What is Parental Alienation?

Parental alienation is a weaponization strategy whereby one parent intentionally displays to the child unjustified negativity aimed at the other parent. The purpose of this strategy is to damage the child's relationship with the other parent and to turn the child's emotions against that other parent.


Webmd.com mentions that 3 signs of Parental Alienation are:


1. Unjust Criticism

No parent is perfect, some may even lose their tempers or yell at their children. Likewise, all children get mad at their parents at times and have disagreements. Children with parental alienation, however, will criticize the target parent severely and without cause. They rarely or never have anything good to say about them. If they do enjoy time with the target parent, they may keep it from their other parent for fear of losing favor with them.


2. Unwavering Support for the Alienating Parent

As much as they criticize the target parent, the child will staunchly defend their other parent. They have extreme “black and white” thinking. Nothing done by the alienated parent is good, and nothing the favored parent does is bad. They will deny that the alienating parent has influenced them and claim their feelings are all their own.


3. No Feelings of Guilt

While most children who get mad and say hurtful things to their parents will feel sorry and apologize later, children with parental alienation feel no guilt about their mistreatment of the alienated parent. They feel justified in their hatred and may even extend it to include the entire family. Their criticism and harshness may include siblings and family friends as well.


The Quiet Attack

Once my relationship with Denise became public, I began hearing stories from friends and family of things being discussed behind my back. Whenever my name was brought up there was a private family joke, "Terry, who?", that surfaced. Details of our divorce arrangement were spread. My new wife was ridiculed and mocked by the family. Most hurtful of all, my former wife's happiness was celebrated, but my happiness was labeled as abandonment. Eventually 3 of my 4 children and their families began drifting away from me.

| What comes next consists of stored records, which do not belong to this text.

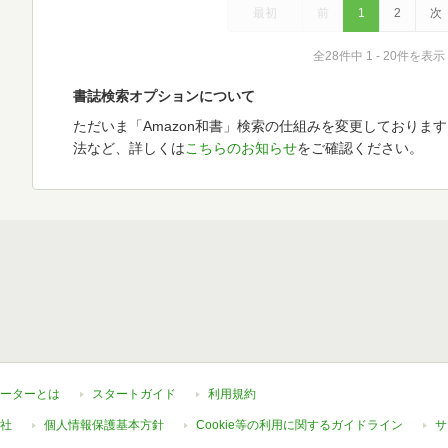
最初
前
1
2
次
全28件中 1 - 20件を表示
書誌検索オプションについて
ただいま「Amazon和書」検索の仕組みを変更しておりま
法など、詳しくは
こちらのお知らせ
をご確認ください。
ーターとは
スタートガイド
利用規約
社
個人情報保護基本方針
Cookie等の利用に関するガイドライン
サ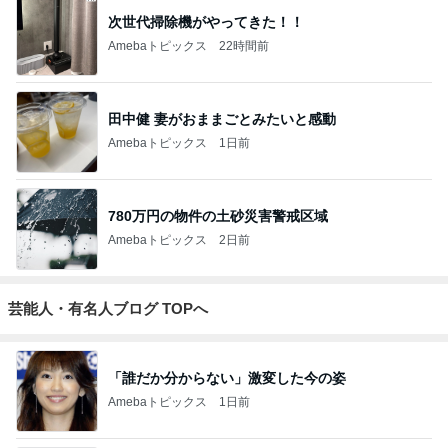
次世代掃除機がやってきた！！
Amebaトピックス
22時間前
田中健 妻がおままごとみたいと感動
Amebaトピックス
1日前
780万円の物件の土砂災害警戒区域
Amebaトピックス
2日前
芸能人・有名人ブログ TOPへ
「誰だか分からない」激変した今の姿
Amebaトピックス
1日前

False narratives concerning the reasons for my divorce were created and circulated within the family. I was never asked anything about the rumors which seemed to be accepted by them all as unquestioned truth. I was demonized for what I did not do to "show love" yet ridiculed for whatever I tried to do. Before I knew it, the distance between me and the people I loved began to grow so quickly that I was thunderstruck.


For the next 4 years, I attempted, in vain, to have these difficult conversations with my adult children. Time after time I heard the same practiced speeches and similar catch phrases from each of them. My character was being discussed and destroyed. All the loving actions I had ever done during their upbringing were being discarded and minimized. I was literally being erased from my grandchildren's lives and was never once given the opportunity to talk through these issues.


In the end, I lost touch with 3 of my 4 adult children, 2 daughter-in-laws who I deeply cared for, and grandchildren who I adored. To this day, none of them has made an effort to explain what atrocity I committed against them to erase the very memory of me from their world. I believe it is because they have no idea why.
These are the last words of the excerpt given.